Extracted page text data
= Beginning of Section =

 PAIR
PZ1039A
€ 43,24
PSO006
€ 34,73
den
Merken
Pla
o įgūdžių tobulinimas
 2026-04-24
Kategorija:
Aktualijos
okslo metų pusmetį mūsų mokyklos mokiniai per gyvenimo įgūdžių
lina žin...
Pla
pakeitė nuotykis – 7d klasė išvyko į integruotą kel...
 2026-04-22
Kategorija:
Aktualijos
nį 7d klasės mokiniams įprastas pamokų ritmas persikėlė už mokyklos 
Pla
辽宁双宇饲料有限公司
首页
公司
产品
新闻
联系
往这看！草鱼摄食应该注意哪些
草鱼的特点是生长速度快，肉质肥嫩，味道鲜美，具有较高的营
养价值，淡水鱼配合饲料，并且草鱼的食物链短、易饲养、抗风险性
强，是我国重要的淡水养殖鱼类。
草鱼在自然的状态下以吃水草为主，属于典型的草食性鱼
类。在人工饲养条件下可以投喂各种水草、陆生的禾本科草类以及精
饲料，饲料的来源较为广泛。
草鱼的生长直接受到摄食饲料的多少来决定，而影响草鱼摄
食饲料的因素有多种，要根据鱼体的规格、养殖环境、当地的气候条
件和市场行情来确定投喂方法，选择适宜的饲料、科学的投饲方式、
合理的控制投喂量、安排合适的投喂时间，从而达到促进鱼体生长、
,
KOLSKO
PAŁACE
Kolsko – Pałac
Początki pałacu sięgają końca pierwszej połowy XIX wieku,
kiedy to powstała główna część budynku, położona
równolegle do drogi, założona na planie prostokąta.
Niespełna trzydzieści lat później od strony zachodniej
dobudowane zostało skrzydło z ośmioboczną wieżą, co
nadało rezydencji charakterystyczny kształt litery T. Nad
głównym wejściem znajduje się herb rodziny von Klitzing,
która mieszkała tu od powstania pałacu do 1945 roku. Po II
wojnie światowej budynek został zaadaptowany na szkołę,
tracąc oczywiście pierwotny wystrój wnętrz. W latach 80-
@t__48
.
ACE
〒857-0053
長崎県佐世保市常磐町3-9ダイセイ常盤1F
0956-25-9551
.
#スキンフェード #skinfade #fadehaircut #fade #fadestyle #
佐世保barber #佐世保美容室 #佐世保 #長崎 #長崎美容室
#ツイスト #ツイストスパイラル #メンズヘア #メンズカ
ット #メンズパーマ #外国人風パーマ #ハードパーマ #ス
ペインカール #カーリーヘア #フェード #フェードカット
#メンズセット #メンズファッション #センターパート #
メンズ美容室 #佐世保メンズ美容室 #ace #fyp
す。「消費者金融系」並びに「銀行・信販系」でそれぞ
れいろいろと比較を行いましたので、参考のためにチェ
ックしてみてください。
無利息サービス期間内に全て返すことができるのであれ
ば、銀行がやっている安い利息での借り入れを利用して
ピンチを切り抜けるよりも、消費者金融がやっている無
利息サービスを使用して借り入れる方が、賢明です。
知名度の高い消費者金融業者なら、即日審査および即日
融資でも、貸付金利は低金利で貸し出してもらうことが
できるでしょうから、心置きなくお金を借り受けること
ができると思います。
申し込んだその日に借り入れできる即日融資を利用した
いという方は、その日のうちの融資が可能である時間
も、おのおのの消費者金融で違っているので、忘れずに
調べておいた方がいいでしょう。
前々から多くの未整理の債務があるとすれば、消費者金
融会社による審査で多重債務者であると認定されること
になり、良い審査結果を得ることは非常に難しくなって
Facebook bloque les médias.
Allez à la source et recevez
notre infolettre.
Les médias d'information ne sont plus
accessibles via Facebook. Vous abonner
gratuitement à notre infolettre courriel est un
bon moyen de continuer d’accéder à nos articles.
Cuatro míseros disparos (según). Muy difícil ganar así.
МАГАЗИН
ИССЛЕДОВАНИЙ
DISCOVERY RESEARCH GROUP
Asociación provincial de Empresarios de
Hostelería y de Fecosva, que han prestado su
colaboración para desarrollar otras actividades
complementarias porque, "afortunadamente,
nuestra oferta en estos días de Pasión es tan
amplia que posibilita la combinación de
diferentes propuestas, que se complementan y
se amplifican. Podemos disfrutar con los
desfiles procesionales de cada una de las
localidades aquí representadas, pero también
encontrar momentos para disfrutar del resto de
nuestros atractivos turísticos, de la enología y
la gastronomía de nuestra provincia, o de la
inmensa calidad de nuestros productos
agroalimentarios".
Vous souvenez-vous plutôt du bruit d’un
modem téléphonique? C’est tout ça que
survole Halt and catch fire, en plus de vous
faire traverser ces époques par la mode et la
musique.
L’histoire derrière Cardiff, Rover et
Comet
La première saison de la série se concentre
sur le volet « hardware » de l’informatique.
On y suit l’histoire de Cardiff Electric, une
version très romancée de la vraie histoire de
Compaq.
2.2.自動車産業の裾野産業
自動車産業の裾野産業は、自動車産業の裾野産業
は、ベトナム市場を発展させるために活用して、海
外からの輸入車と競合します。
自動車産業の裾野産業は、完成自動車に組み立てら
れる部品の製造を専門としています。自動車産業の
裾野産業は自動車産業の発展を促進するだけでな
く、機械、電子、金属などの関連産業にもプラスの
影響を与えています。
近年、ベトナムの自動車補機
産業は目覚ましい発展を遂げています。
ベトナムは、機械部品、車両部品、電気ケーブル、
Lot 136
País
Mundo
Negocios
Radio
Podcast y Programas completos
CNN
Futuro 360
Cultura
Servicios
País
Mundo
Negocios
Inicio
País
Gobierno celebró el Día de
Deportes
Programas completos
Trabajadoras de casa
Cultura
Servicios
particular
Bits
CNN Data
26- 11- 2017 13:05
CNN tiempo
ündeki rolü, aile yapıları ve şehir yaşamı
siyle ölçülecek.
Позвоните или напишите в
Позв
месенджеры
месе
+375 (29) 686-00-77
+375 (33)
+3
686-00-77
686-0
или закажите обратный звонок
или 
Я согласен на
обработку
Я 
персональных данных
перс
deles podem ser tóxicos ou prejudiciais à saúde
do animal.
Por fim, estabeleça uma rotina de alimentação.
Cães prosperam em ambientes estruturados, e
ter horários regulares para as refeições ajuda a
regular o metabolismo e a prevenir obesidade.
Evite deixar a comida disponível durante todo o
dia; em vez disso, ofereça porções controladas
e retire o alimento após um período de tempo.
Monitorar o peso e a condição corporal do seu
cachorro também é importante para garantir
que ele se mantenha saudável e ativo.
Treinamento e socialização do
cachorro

= End of Section =

:: TRY IT ::
Filter the data above, keeping only lines that include the string "自動車産業の裾野産業は".

:: YOUR SOLUTION ::
自動車産業の裾野産業は、自動車産業の裾野産業
自動車産業の裾野産業は、完成自動車に組み立てら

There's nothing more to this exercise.